/straw

Straw - The simple tool to suck the config out of your Slurm beverage!

Primary LanguagePythonBSD 3-Clause "New" or "Revised" LicenseBSD-3-Clause

🥤 Straw for your Slurm beverage!

Straw is a simple and minimalistic one-shot cli tool that fetches the Slurm config files from a Slurm server running the slurmctld. It can greatly simplify the deployment of (containerised) environments that interact as clients with Slurm clusters by removing the need for maintaining munge keys, Slurm config files, as well as slurmd, and munge daemons.

Why Straw?

In order to create tools and clients that interact with a Slurm cluster, an environment/container usually needs at least the following:

  • The Slurm config file(s).
  • The Munge authentication tokens.

Most of the time, this involves:

  • Either maintaining a copy of your Slurm config file(s), or running slurmd with configless mode.
  • The munged daemon configured with a munge key for authentication

When containerising tools or clients that interact with the Slurm cluster, it is undesirable having to run and setup these extra services on each container, and managing the munge.key that is shared in the cluster requires utmost care.

In fact, when building Slurm client environments (such as containers), due to how Slurm tools have been designed, you must choose between either a configless setup, or a munge secretless setup.

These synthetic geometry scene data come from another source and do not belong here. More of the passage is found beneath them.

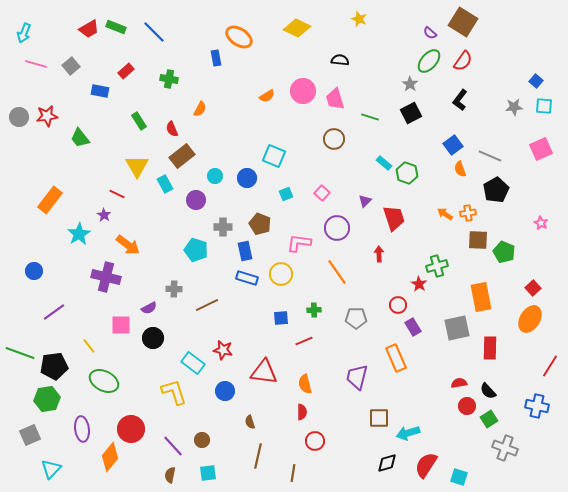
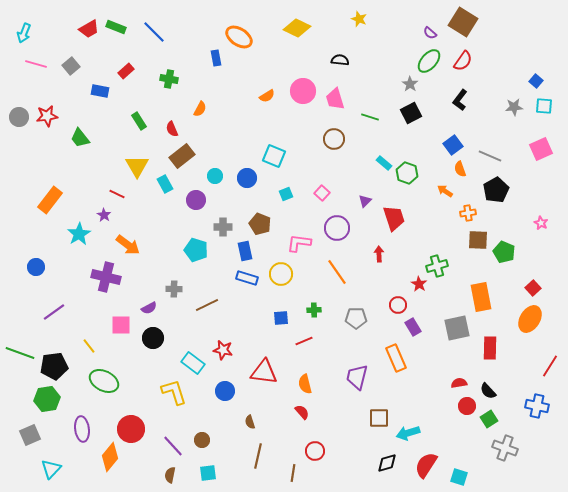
orange arrow at (445, 214): moved 23 px up
blue circle at (34, 271): moved 2 px right, 4 px up
red semicircle at (302, 412): rotated 42 degrees counterclockwise
red circle at (315, 441): moved 10 px down
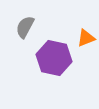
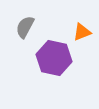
orange triangle: moved 4 px left, 6 px up
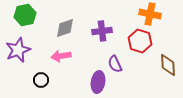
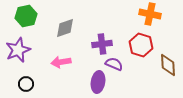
green hexagon: moved 1 px right, 1 px down
purple cross: moved 13 px down
red hexagon: moved 1 px right, 4 px down
pink arrow: moved 6 px down
purple semicircle: moved 1 px left; rotated 138 degrees clockwise
black circle: moved 15 px left, 4 px down
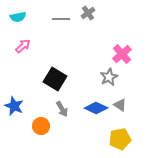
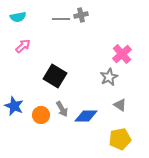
gray cross: moved 7 px left, 2 px down; rotated 24 degrees clockwise
black square: moved 3 px up
blue diamond: moved 10 px left, 8 px down; rotated 25 degrees counterclockwise
orange circle: moved 11 px up
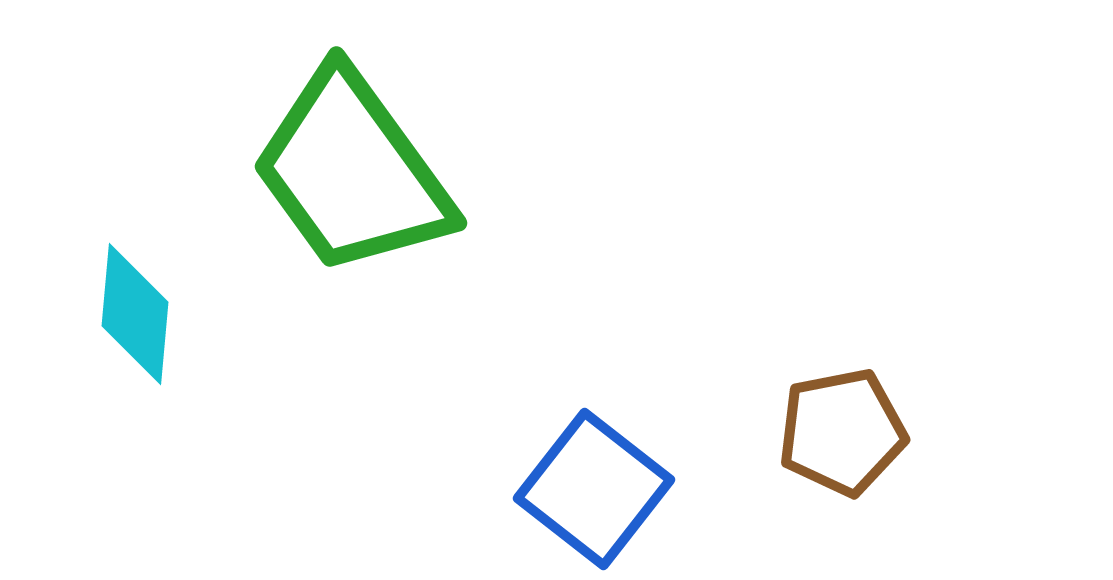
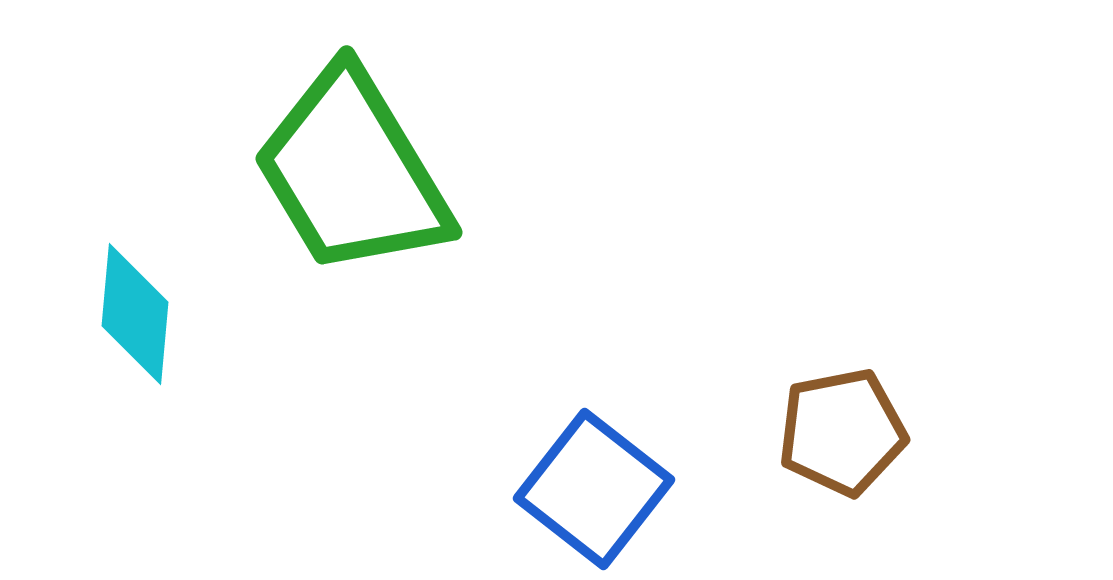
green trapezoid: rotated 5 degrees clockwise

Configless setup refers to an environment which is agnostic to Slurm config files (no need update and put these files in your environment).

Secretless setup refers to not needing to share the secret munge key with your environment.

For instance, you may want to connect some notebook service that is exposed to the internet to your Slurm cluster. In this situation, you might prefer not to keep the Slurm munge key in the public notebook service that's exposed to the wider Internet.

   D M Z       firewall
                  │
┌────────────┐    │    ┌───────────┐
│            │    │    │           │
│  Public    │    │    │  Private  │
│  notebook  │    │    │  Slurm    │
│  service   │    │    │  cluster  │
│            │    │    │           │
└────────────┘    │    └───────────┘

One way to go munge-secretless is to rely on JWT tokens (which arguably are a secret, but where the risk implications are much lower than the munge key). However, Slurm tools can not use JWT tokens and configless mode simultaneously. And while it is possible to use JWT in combination with a minimalistic slurm.conf with just the SlurmctldHost and Clustername, some commands such as srun refuse to run without more information in the slurm.conf, limiting the usefulness of this approach.

Straw is a one-shot cli tool that aims to greatly simplify these use cases, and provide increased security for these environments.

Straw fetches the Slurm config files, optionally using JWT authentication, removing the burden of setting up and running both slurmd and munged, and allowing configless and munge-secretless environments to interact with Slurm clusters.

How does it work?

Straw talks just enough of the Slurm protocol to be able to retrieve the config files, and perform either munge or jwt authentication, in a way that regular Slurm tools don't.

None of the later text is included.